▶ **What you are asked to do**: Write out all the entries word for word, but skip any images.

▶ **Data for review**:
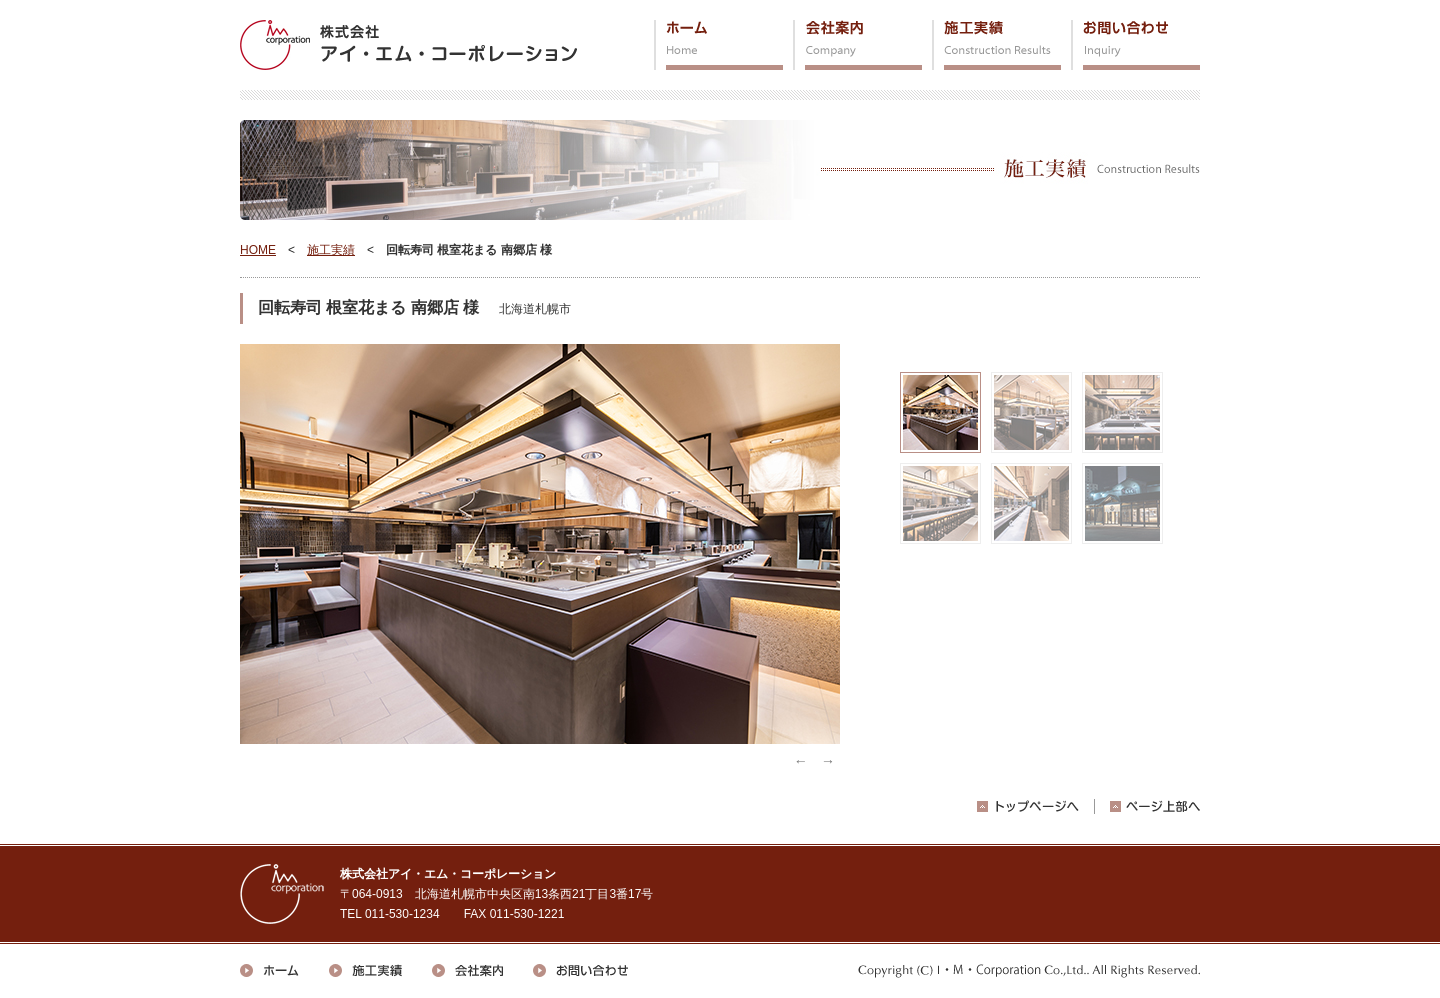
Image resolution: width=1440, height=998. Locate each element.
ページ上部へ (1155, 806)
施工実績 (996, 45)
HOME (258, 250)
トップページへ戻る (1028, 806)
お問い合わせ (1135, 45)
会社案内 (857, 45)
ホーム (718, 45)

▶ **Output for this task**:
Image resolution: width=1440, height=998. Locate each element.
ページ上部へ (1155, 806)
施工実績 (996, 45)
HOME (258, 250)
トップページへ戻る (1028, 806)
お問い合わせ (1135, 45)
会社案内 (857, 45)
ホーム (718, 45)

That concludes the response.